In Ted Jr.’s new book, Ride to the Sound of the Guns: The Life of a Cold War Warrior, Brig. Gen. (Ret.) Theodore C. Mataxis (Casemate, 288 pp. $34.95), he delivers a fact-filled, straightforward biography of his father, focusing on the general’s long, distinguished three-war Army career.

The book is told mostly in Mataxis, Sr.’s words, as it’s based on a memoir he began writing in 2006, the year he died. This admiring biography begins by focusing on his military career, which began when he joined the Army after World War II broke out in 1939, and which continued in earnest on active duty after graduating from the University of Washington the following year. He went on to serve with distinction with the 276th Infantry Regiment in France. During his time in the Korean War, Gen. Mataxis served with the 17th Infantry Division, and, among other engagements, commanded troops at Pork Chop Hill.

Gen. Mataxis retired after his second Vietnam War tour in 1972. He went on to become one of the world’s experts on guerrilla war, wrote widely about it, and taught at the American Military University.

During an extended trip to Pakistan and Afghanistan in the 1980s as a civilian adviser during Afghanistan’s war with the Soviet Union, Gen. Mataxis, a self-described “adrenaline junky,” became known among the Afghan fighters as “the Old American General who brought [the Mujahideen] Stinger Missiles.”

Ride to the Sound of Guns is a worthy tribute to a notable and memorable American soldier and scholar.

Ted Jr.’s website is legacyofduty.com.

 

Army Adventures: 1969-1972 
by Craig Tonjes

Craig Tonjes’ new book, Army Adventures: 1969-1972 (Rukia, 172 pp. $11.99, paper; $6.99, Kindle), is an autobiography that centers on his time in Army aviation, more than half of which he spent in Vietnam during the war.

Tonjes has long been active in Vietnam Veterans of America at all levels, including as Region 4 Director, Florida State Council President, and Chapter 594 President.

He joined the Army in August 1969, mainly, he writes, out of curiosity about the Vietnam War. He hoped to become a helicopter pilot, but his less-than-sterling eyesight forced Tonjes out of the cockpit and into the role of crew chief.

According to his recollections, he took to this very well. “Basic training was just that, basic,” Tonjes writes. “First, we learned the basic basics.” Next, he was off to Fort Eustis for Cobra Crew Chief AIT. Along the way, he managed to promote himself from Private E2 to PFC E3.

In one of those actions that many of us veterans would agree the Army is known for, after completing helicopter crew chief school, Craig Tonjes was assigned to a tank company at Fort Hood as a maintenance officer’s driver. Despite the fact that he found tanks to be “kinda cool,” Tonjes had his sights set on leaving Fort Hood to serve in the Vietnam War because that “was where the helicopters were.”

After jungle training in the Panama Canal Zone, he finally got his wish, joining the 1st Cavalry Division in Vietnam in August 1970.

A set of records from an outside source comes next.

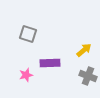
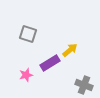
yellow arrow: moved 14 px left
purple rectangle: rotated 30 degrees counterclockwise
gray cross: moved 4 px left, 9 px down
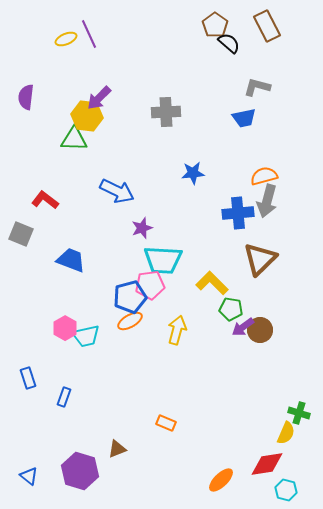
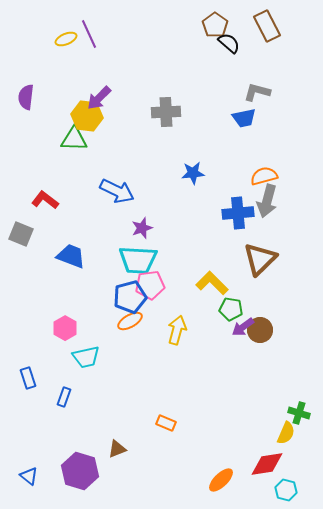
gray L-shape at (257, 87): moved 5 px down
blue trapezoid at (71, 260): moved 4 px up
cyan trapezoid at (163, 260): moved 25 px left
cyan trapezoid at (86, 336): moved 21 px down
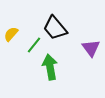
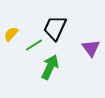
black trapezoid: rotated 64 degrees clockwise
green line: rotated 18 degrees clockwise
green arrow: rotated 35 degrees clockwise
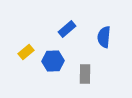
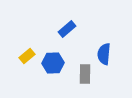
blue semicircle: moved 17 px down
yellow rectangle: moved 1 px right, 4 px down
blue hexagon: moved 2 px down
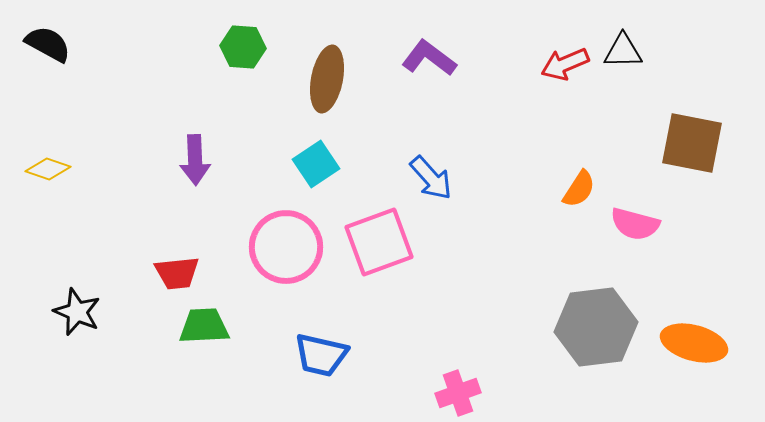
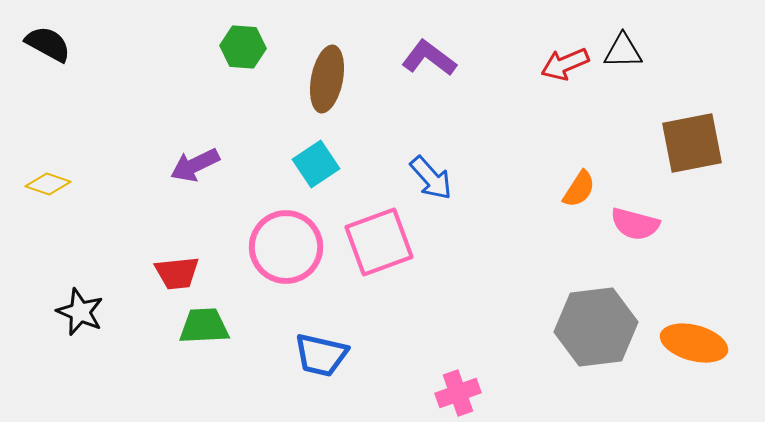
brown square: rotated 22 degrees counterclockwise
purple arrow: moved 5 px down; rotated 66 degrees clockwise
yellow diamond: moved 15 px down
black star: moved 3 px right
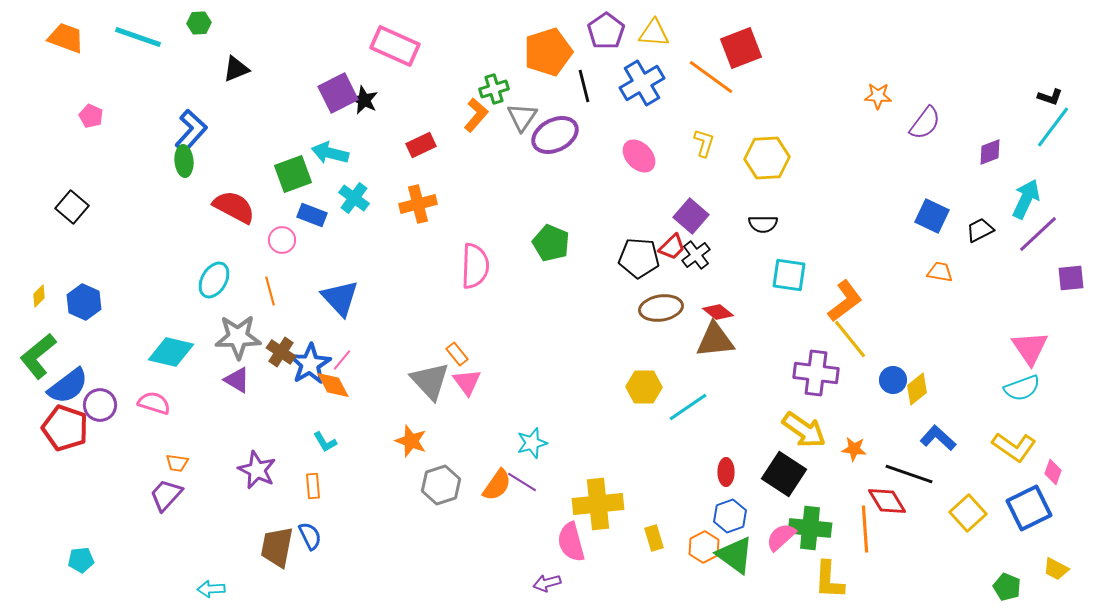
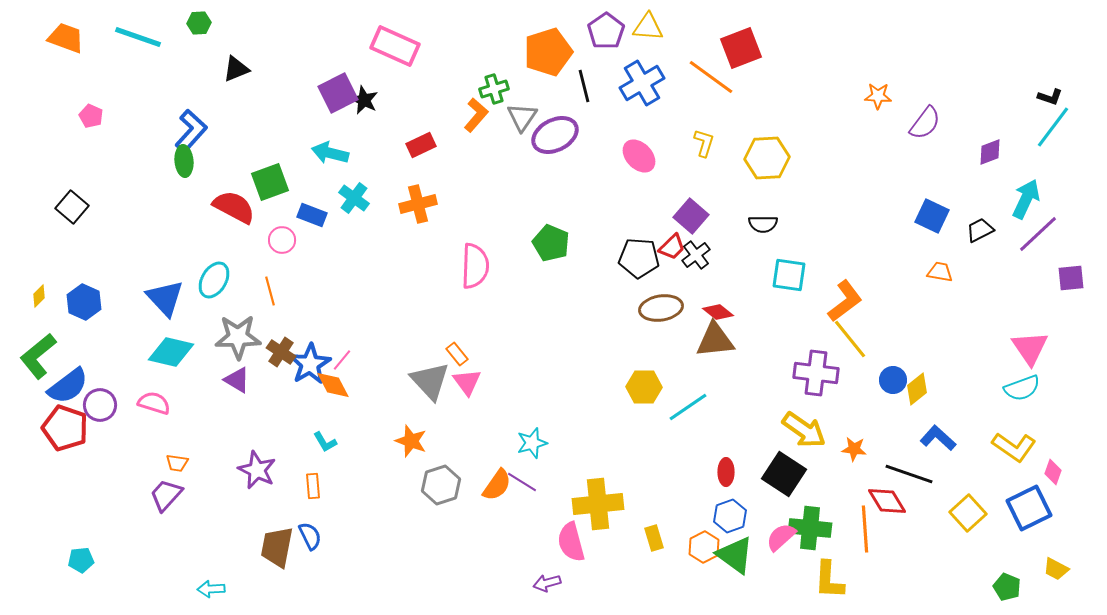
yellow triangle at (654, 33): moved 6 px left, 6 px up
green square at (293, 174): moved 23 px left, 8 px down
blue triangle at (340, 298): moved 175 px left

The young soldier believed, along with many others of us, that he was “invincible.” That changed when Tonjes’ helicopter was shot down and the pilot was killed. That’s when “everything changed” for him.

Despite the trauma he experienced from the crash and a hair-raising rescue, Tonjes went on to extend his tour in Vietnam for six months to get an early out.

Tonjes writes in a satisfyingly conversational manner, as if you’re sitting next to him while he tells you his story. It’s a good, solid telling of a soldier’s wartime experiences – including unofficial promotions and booze sold in the barracks – related without bluff or bluster.

It’s one man’s story – and one well-told.